They way I see it, 1/0 (in terms of physics) would equal infinity, and the evidence for that would be that the universe's volume (not visible matter, but rather just the fabric of space itself) is infinite because when you apply a wave function equation to when the universe was just a single point, the distance is 0 because a point is a 0 dimensional sphere (weird huh?). And even if that is somehow flawed which I think it is, but not by much, you still have to consider the entanglement between two particles renders distance meaningless. No matter how great the distance is between two components of a system of entangled particles, either of the two will respond instantly to a change in the properties of another, but how could that be true unless the true distance between all objects in the universe is actually 0 and everything is still somehow the same thing? In mathematics, you would have to be able to do this
4*2=8
8/2=4
8/4=2
which you can't do with infinity (or all real numbers), but mathematics isn't the universe, it's simply a way to recognize the components of the universe in terms of numeric values. Never in nature is something actually going "well lets see, 1 + 1 = 2". What happens is, you have two apples, all with their own atoms, which have separate distance (according to modern physics), and all your doing is bringing them closer together and saying "now I have two", but the universe doesn't recognize ( I had 1 then I added 1, now I have 2) in any way. The math is something that we just made up. In terms of the universe, it's just a cluster of atoms being brought closer together, and the evidence for that is that the apples' gravitation fields have a greater effect on each other, however the apples aren't fused together.
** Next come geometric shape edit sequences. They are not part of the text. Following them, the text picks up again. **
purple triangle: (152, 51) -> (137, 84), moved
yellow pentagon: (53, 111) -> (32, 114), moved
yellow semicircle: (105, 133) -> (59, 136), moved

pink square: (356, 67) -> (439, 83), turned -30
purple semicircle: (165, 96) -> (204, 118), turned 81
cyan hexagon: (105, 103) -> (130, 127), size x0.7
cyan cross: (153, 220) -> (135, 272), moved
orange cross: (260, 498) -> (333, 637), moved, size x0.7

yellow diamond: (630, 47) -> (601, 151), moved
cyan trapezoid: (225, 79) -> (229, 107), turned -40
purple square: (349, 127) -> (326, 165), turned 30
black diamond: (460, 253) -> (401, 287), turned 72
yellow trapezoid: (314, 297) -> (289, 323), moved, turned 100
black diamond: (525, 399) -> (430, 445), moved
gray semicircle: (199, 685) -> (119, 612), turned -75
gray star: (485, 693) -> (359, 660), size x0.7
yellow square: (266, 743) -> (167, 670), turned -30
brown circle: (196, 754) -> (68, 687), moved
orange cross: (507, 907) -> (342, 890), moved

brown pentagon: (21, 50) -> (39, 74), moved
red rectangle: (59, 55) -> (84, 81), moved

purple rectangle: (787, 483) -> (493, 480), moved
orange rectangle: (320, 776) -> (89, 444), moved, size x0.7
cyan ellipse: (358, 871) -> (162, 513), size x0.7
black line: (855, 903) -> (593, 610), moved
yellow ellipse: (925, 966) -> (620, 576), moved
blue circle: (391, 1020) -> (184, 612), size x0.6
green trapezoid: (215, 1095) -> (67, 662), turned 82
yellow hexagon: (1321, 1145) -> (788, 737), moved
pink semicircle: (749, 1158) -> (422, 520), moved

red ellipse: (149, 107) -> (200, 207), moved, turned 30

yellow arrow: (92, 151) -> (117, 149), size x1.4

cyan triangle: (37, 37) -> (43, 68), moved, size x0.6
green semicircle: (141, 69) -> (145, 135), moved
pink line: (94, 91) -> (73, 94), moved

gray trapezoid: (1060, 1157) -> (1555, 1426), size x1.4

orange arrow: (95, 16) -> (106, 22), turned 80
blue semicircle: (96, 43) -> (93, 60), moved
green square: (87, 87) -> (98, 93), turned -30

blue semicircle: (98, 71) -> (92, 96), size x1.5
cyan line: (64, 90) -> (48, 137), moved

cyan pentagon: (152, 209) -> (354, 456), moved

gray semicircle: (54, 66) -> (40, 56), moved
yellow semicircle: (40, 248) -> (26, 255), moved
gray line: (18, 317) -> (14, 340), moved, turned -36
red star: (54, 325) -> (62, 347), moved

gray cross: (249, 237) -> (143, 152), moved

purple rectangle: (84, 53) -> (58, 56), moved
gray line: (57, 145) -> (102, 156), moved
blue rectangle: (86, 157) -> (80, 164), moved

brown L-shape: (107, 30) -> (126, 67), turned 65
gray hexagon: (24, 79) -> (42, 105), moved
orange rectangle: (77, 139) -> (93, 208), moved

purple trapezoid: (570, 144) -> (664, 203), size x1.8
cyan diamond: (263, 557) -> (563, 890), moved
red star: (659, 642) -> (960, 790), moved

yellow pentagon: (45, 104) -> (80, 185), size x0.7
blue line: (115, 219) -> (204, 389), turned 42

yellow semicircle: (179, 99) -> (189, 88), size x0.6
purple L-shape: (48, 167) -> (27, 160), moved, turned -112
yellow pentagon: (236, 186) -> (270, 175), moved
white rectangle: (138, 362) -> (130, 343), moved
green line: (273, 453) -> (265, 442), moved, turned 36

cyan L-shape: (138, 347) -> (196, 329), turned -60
The apples are not counted as one system, and if they were, that would be a violation of quantum mechanics because if you can measure the two apples in some way to quantify the information, that means you'd have to be collapsing the wave function, which means the two apples aren't actually one system. Math can easily describe things, but it isn't necessarily actually those things. Thats why I can have an equation for how the price of an item in a shop increases with the amount of that item bought, and yet neither the shop nor the item have to exist. There are still rules and things that govern how things happen, but that's why we have physics and science.